Item 2. Identity and Background.
Unchanged.
Item 3. Source and Amount of Funds or Other Consideration.
Unchanged.
Item 4. Purpose of Transaction.
Unchanged, except as follows (capitalized terms used
herein have the meaning assigned to them herein or in the Class H
Stock Agreement or in the 1992 Agreement):
(i) On October 15, 1992, HHMI received notice from GM
that GM had executed the Underwriting Agreement in connection
with the Offering contemplated by the Registration Statement.
Accordingly, GM, HHMI, and certain underwriters for the Offering
entered into the Lock-up Agreement which provides that HHMI will
not offer, sell, contract to sell, or otherwise dispose of shares
of Class H Stock, without the prior written consent of Merrill
Lynch, Pierce, Fenner & Smith Incorporated on behalf of the
underwriters for the Offering, for a period of 90 days from
October 15, 1992.
(ii) As more fully described in Item 6, the Class H
Stock Agreement has been amended to reduce the number of Core
Shares by 500,000 shares and to increase the Series III Call
Shares and 1993 Put Shares by 500,000 shares. In addition, the
restriction imposed under the Class H Stock Agreement on the
sale, transfer, or other disposition by HHMI of its shares of
Class H Stock (or the offer for sale or solicitation of offers to
purchase any such shares) during the 30 calendar days prior to
each Put Date has been amended to a restriction on the sale,
transfer, or other disposition by HHMI of any such shares (or
offer for sale or solicitation of offers to purchase any such
shares) during the five consecutive New York Stock Exchange
trading days ending on and including the trading day immediately
prior to each Put Date.
Item 5. Interest in Securities of the Issuer.
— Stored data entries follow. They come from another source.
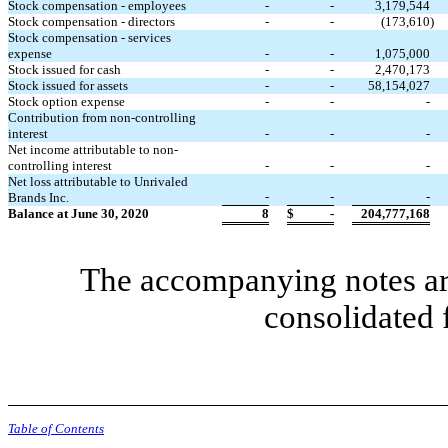
Stock compensation - employees
-
-
3,179,544
Stock compensation - directors
-
-
(
173,610
)
Stock compensation - services
expense
-
-
1,075,000
Stock issued for cash
-
-
2,470,173
Stock issued for assets
-
-
58,154,027
Stock option expense
-
-
-
Contribution from non-controlling
interest
-
-
-
Net income attributable to non-
controlling interest
-
-
-
Net loss attributable to Unrivaled
-
-
-
Brands Inc.
Balance at June 30, 2020
8
$
-
204,777,168
The accompanying notes are
consolidated 
Table of Contents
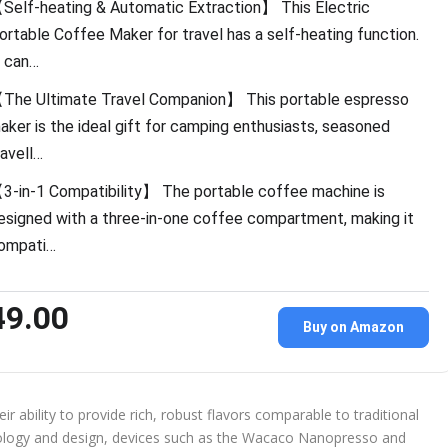
Self-heating & Automatic Extraction】 This Electric
ortable Coffee Maker for travel has a self-heating function.
t can…
The Ultimate Travel Companion】 This portable espresso
aker is the ideal gift for camping enthusiasts, seasoned
ravell…
3-in-1 Compatibility】 The portable coffee machine is
esigned with a three-in-one coffee compartment, making it
ompati…
49.00
Buy on Amazon
r ability to provide rich, robust flavors comparable to traditional
ology and design, devices such as the Wacaco Nanopresso and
(a) HHMI owns beneficially 32,903,600 shares, or
approximately 50.6 percent, of the 65,024,374 issued and
outstanding shares of Class H Stock as of September 30, 1992, and
approximately 35.4 percent of the 93,024,374 issued and
outstanding shares after giving effect to the 28,000,000 issuance
<PAGE>
Page 4 of 5
of the shares in the Offering. To the best of HHMI's knowledge,
none of the other persons named or referred to in response to
Item 2 hereof beneficially owns any shares of Class H Stock.
(b) Unchanged.
(c) No transactions in shares of Class H Stock were
effected within the past 60 days by HHMI or, to the best of
HHMI's knowledge, by any of the persons named or referred to in
response to Item 2 hereof.
(d) and (e) Unchanged.
Item 6. Contracts, Arrangements, Understandings or
Relationships with Respect to Securities of the Issuer.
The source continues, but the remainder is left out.